Le danois avait aussi l'avantage de connaître plusieurs langues, dont le latin et grec anciens, mais aussi l'allemand, le français, l'anglais, l'espagnol, l'arabe (classique et dialectal) appris sur place, l'hébreu et le berbère.
Observation des mœurs et traditions
«Son livre peut être considéré comme la première véritable encyclopédie consacrée au Maroc. Tout lui est grain: l'histoire, la géographie, les sciences naturelles, la sociologie, les arts… Il se démarque ainsi complètement de la tradition de la littérature sur le Maroc. Il ouvre surtout le chemin que prendront Chénier, Agrell, Jackson…», estime Jean-Louis Miège, dans sa préface. Mais à vouloir dominer toutes les époques et tous les savoirs, Host révèle aussi ses limites : certaines de ses références sont douteuses et remplies d'erreur. Toute cette partie a été supprimée par les traducteurs : «Aussi, avons-nous préféré enlever, dans le chapitre I, la partie historique compilée par Host dans tel ou tel ouvrage d'auteurs européens, passages manifestements excessifs sinon totalement mensongers, et rendus obsolètes par les récentes découvertes de la science historique».

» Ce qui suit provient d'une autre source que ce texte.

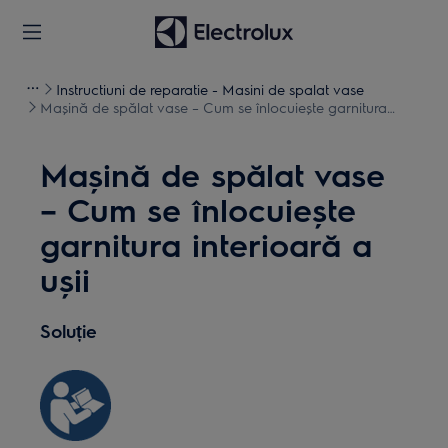
Instructiuni de reparatie - Masini de spalat vase
Mașină de spălat vase – Cum se înlocuiește garnitura
interioară a ușii
Mașină de spălat vase
– Cum se înlocuiește
garnitura interioară a
ușii
Soluție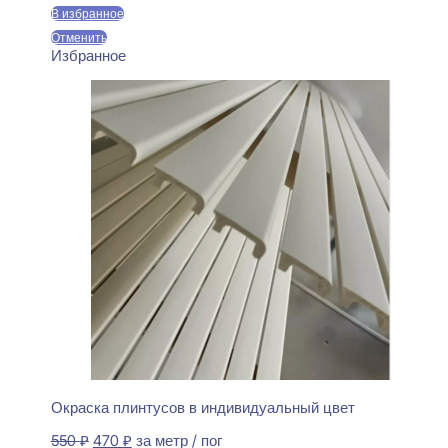
550 ₽.
В избранное
Отменить
Избранное
Окраска плинтусов в индивидуальный цвет
Первоначальная
Текущая
550
₽
470
₽
за метр / пог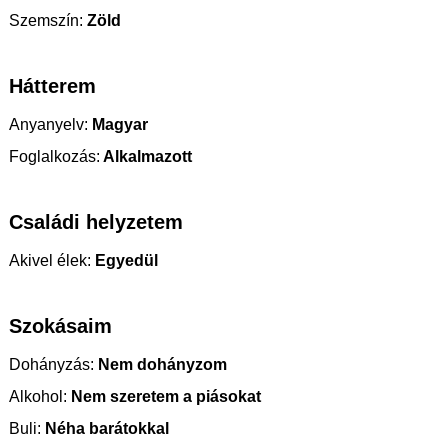
Szemszín:
Zöld
Hátterem
Anyanyelv:
Magyar
Foglalkozás:
Alkalmazott
Családi helyzetem
Akivel élek:
Egyedül
Szokásaim
Dohányzás:
Nem dohányzom
Alkohol:
Nem szeretem a piásokat
Buli:
Néha barátokkal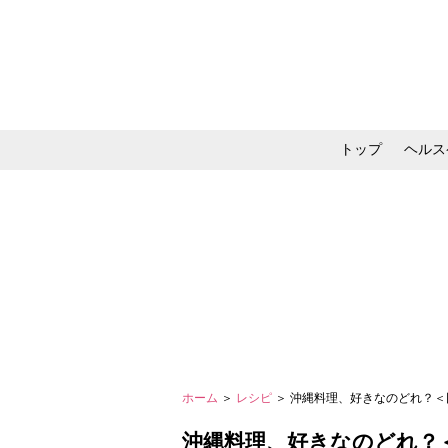
トップ
ヘルス
メイク・コスメ・スキ
ホーム
＞
レシピ
＞ 沖縄料理、好きなのどれ？＜回
沖縄料理、好きなのどれ？＜回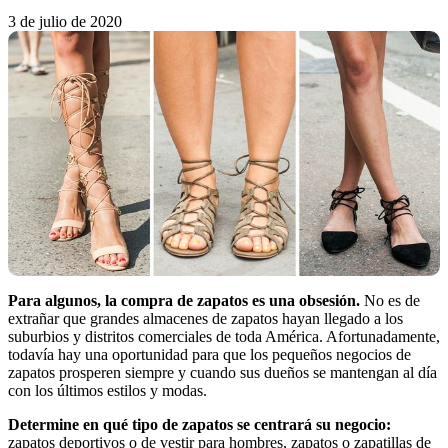
3 de julio de 2020
Para algunos, la compra de zapatos es una obsesión.
No es de
extrañar que grandes almacenes de zapatos hayan llegado a los
suburbios y distritos comerciales de toda América. Afortunadamente,
todavía hay una oportunidad para que los pequeños negocios de
zapatos prosperen siempre y cuando sus dueños se mantengan al día
con los últimos estilos y modas.
Determine en qué tipo de zapatos se centrará su negocio:
zapatos deportivos o de vestir para hombres, zapatos o zapatillas de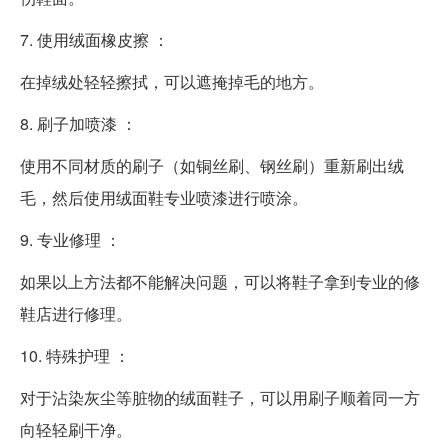
7. 使用绒面橡皮擦 ：
在掉绒处轻轻擦拭，可以遮掩掉毛的地方。
8. 刷子加喷漆 ：
使用不同材质的刷子（如铜丝刷、钢丝刷）重新刷出绒
毛，然后使用绒面鞋专业喷漆进行喷涂。
9. 专业修理 ：
如果以上方法都不能解决问题，可以将鞋子拿到专业的修
鞋店进行修理。
10. 特殊护理 ：
对于沾染灰尘等脏物的绒面鞋子，可以用刷子顺着同一方
向轻轻刷干净。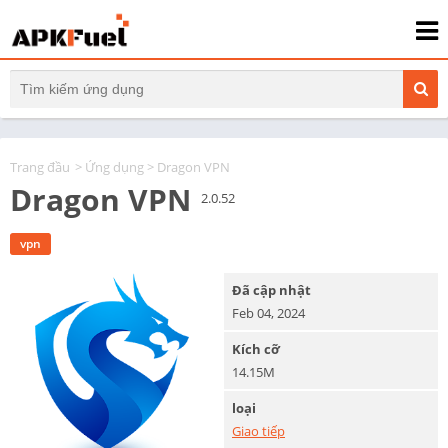
Trang đầu
>
Ứng dụng
> Dragon VPN
Dragon VPN
2.0.52
vpn
Đã cập nhật
Feb 04, 2024
Kích cỡ
14.15M
loại
Giao tiếp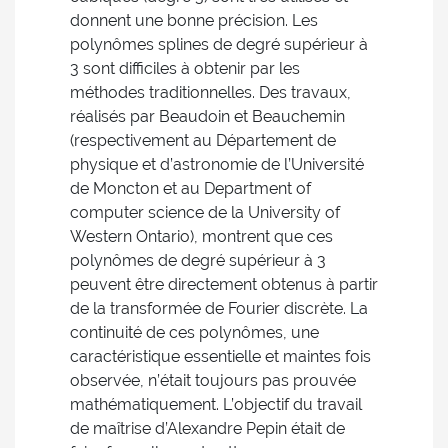
donnent une bonne précision. Les
polynômes splines de degré supérieur à
3 sont difficiles à obtenir par les
méthodes traditionnelles. Des travaux,
réalisés par Beaudoin et Beauchemin
(respectivement au Département de
physique et d’astronomie de l’Université
de Moncton et au Department of
computer science de la University of
Western Ontario), montrent que ces
polynômes de degré supérieur à 3
peuvent être directement obtenus à partir
de la transformée de Fourier discrète. La
continuité de ces polynômes, une
caractéristique essentielle et maintes fois
observée, n’était toujours pas prouvée
mathématiquement. L’objectif du travail
de maîtrise d’Alexandre Pepin était de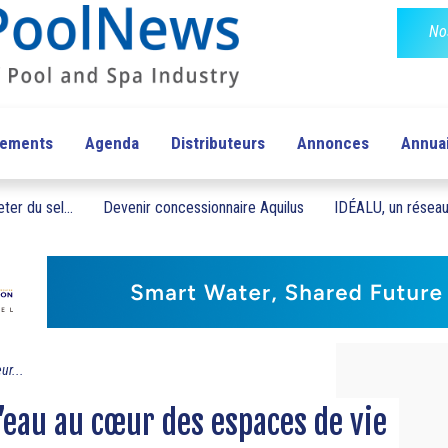
No
pements
Agenda
Distributeurs
Annonces
Annua
ter du sel...
Devenir concessionnaire Aquilus
IDÉALU, un réseau 
ur...
’eau au cœur des espaces de vie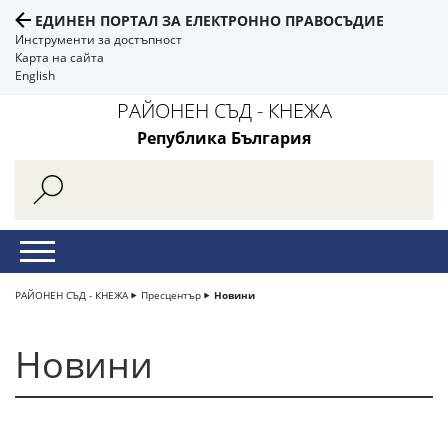
ЕДИНЕН ПОРТАЛ ЗА ЕЛЕКТРОННО ПРАВОСЪДИЕ
Инструменти за достъпност
Карта на сайта
English
РАЙОНЕН СЪД - КНЕЖА
Република България
РАЙОНЕН СЪД - КНЕЖА
Пресцентър
Новини
Новини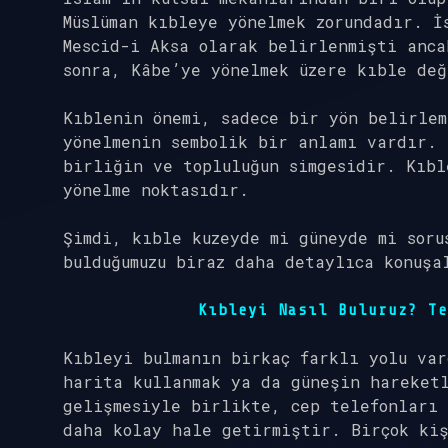
Müslüman kıbleye yönelmek zorundadır. İ
Mescid-i Aksa olarak belirlenmişti anca
sonra, Kâbe’ye yönelmek üzere kıble de
Kıblenin önemi, sadece bir yön belirle
yönelmenin sembolik bir anlamı vardır. 
birliğin ve topluluğun simgesidir. Kıb
yönelme noktasıdır.
Şimdi, kıble kuzeyde mi güneyde mi soru
bulduğumuzu biraz daha detaylıca konuşa
Kıbleyi Nasıl Buluruz? Te
Kıbleyi bulmanın birkaç farklı yolu var
harita kullanmak ya da güneşin hareket
gelişmesiyle birlikte, cep telefonları 
daha kolay hale getirmiştir. Birçok kiş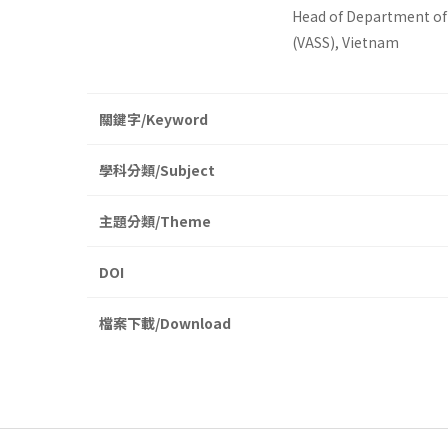
Head of Department of 
(VASS), Vietnam
關鍵字/Keyword
學科分類/Subject
主題分類/Theme
DOI
檔案下載/Download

Seule cette partie du livre de Host était sujet à caution, mais tout le reste de l'ouvrage, fidèlement traduit par Frédéric Damgaard et Pierre Gailhanou, dévoile cette observation presque scientifique d'un pays, de ses mœurs et de ses traditions, et dont certaines demeurent, deux siècles après, inchangées. L'expérience marocaine de Georg Host est unique et une des plus riches qu'un Européen ait vécu au XVIIIe siècle. Il note tout, relève et décrit tout. Il use en outre du «style plat de l'informateur». «On lui sait gré de cette absence de recherche littéraire qui, en l'occurence, atteste la véracité».
L'ouvrage de Georg Host est par ailleurs rehaussé d'illustrations qui sont «belles, précises et, pour la plupart, authentques. Elles furent dessinées sur place par des artistes danois de qualité, comme Stibold, mais aussi Heine, Shröder, et même par…Host. Elles constituent une des grandes sources iconographiques du Maroc, et furent souvent recopiées, plus faciles à reproduire que ne l'était le texte à traduire».
Aussi, au-delà de la valeur intrinsèque de cette œuvre majeure et magistrale, «Relations sur les Royaumes de Marrakech et Fès», est une une invitation à découvrir cette grande fresque qu'est le Maroc du XVIIe siècle.